Miss Docker (Sarah Pierse) is being forced out of her long time accommodation – she will be homeless. Mr and Mrs Custance (Anthony Taufa and Anita Hegh) offer a room in their house, determined to do a good deed for the woman who gives her time and advice to the community so generously. Miss Docker, this Cheery Soul, causes a kind of ‘havoc’ in the Custance household, and is moved on to the Sundown Home for Old People (Women), and despite – because of – her cheery presence, blithely, causes ‘havoc’ again. None of its inhabitants can escape her kindness. Nor can the church congregation and its pastor, Rev Wakeman (Brandon McClelland) and his wife (Nikki Shields) – in fact the Reverend dies from his effort to cope with the presence of Miss Docker in his congregation. Miss Docker finishes wandering in the cemetery, near the crematorium, being ‘pissed’ on by a dog – the ‘dog’ and ‘god’ referencing not neglected by the writer.
The play begins in a quasi realistic style but once Miss Docker’s move to the Sundown Home begins, in the second act of the play, Mr White’s play shifts gear and morphs into a kind of gathering ‘surreal-gothic’ of a deliberate non or anti-realist style. We move from conversations between individuals to a a combination of conversational exchange with a choral vocal mode of narrative and observation development. Design-wise the denizens of the Old People’s Home are presented by Alice Babidge, as satiric exaggerations in costume and wig, (premonitions of the mother figure in Alfred Hitchcock’s PYCHO in that scary house on the hill), and in this production performed by a mixture of same sex actors: Emma Harvie, Anita Hegh, Tara Morice, Monica Sayers, Shari Sebbens, Nikki Shields, and men as women ‘in drag’: Jay James-Moody, Bruce Spence, Anthony Taufa.
In a week where a research project has revealed one in four Australians experience an intense feeling of being alone – a great number being widowed women – so that the Victorian Government is contemplating the establishment of a Ministry of Loneliness, based on a model in practice in the United Kingdom, A CHEERY SOUL, can have a visceral resonance for some in our community.
This production of A CHEERY SOUL, by Kip Williams, brings with it the dominant form explorations that he has been pursuing in the last few years.

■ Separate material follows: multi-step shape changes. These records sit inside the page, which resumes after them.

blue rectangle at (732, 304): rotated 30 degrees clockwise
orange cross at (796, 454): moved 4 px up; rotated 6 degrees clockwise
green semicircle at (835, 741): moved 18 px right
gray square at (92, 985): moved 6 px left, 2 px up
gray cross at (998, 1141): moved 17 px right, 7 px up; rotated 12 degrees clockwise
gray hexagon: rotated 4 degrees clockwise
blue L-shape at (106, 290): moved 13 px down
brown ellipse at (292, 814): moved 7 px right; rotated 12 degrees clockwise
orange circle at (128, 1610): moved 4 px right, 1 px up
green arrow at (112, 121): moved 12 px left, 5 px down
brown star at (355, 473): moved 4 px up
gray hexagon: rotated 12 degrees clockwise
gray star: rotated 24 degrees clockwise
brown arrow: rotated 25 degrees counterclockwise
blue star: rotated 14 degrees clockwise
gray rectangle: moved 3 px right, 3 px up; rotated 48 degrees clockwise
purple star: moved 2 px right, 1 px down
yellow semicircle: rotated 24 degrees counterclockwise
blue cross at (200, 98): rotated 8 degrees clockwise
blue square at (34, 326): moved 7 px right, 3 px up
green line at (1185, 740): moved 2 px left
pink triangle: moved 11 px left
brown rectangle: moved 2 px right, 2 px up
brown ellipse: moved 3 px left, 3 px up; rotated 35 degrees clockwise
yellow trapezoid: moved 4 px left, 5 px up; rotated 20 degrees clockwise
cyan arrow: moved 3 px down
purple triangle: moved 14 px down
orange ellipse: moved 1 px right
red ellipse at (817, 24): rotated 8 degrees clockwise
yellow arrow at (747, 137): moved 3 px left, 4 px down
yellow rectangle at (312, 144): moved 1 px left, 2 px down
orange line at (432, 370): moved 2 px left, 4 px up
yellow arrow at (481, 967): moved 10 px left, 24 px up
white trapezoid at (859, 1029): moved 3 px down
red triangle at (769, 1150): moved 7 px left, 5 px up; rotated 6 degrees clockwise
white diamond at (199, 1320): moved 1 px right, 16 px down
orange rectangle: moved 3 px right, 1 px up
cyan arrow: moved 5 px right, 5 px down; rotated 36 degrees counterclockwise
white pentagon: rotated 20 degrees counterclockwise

He has, firstly, perforce of the experience opportunities he has been ‘gifted’ with, honed an admirable skill in the marshalling of his actors in dynamic military-style about the stage, whilst insistingly engaging the actors with the extra responsibilities as stage managers, scene-furniture and props-shifters, to produce ‘miracles’ of stage transformations seamlessly and decorously. In this instance, with the added aid of the whirls of the double revolves of the Drama Theatre stage, spinning in opposite directions (not so profusely or obviously used, perhaps, since the Robin Lovejoy production of Shakespeare’s RICHARD II, in the very Opening Season of the Drama Theatre in 1973). This epic stage movement skill mode began noticeably with his work on UNDER MILK WOOD, (although, those of us who saw it may remember Mr Williams’ NIDA production of a single voiced Samuel Beckett play, in which he employed some 40 actors), and has been polished through his further work in LOVE AND INFORMATION, CHIMERICA, THE RESISTIBLE RISE OF ARTURO UI and the recent six hour adaptation of Ruth Park’s THE HARP IN THE SOUTH (particularly, dazzling, it was, in the first play).
After an artistic break, in his production of THE HARP IN THE SOUTH, Mr Williams, secondly, returns to explore his interest in integrating, for theatrical evocation, the use of video and live camera action to highlight his dramaturgical ideas of/for the play, in combination with the live stage action. In this instance, with his Designer, Elizabeth Gadsby, and Video Designer, David Bergman.
It is all projected almost at ‘Cinerama’ scale across the wide back wall of the Drama Theatre stage, sometimes in pinhole cameo silent movie style portraits, or live action with a combination of colour and black and white palettes, with, seemingly, an intentional homage (or not) to the skill of the famed graphic film credit artist, Saul Bass. It is indeed often very beautiful and inventive, although the images are often visually ‘blocked’ to full view for the audience (it will vary as to where you are seated in the auditorium), by the concrete set pieces whirling in front, on the stage.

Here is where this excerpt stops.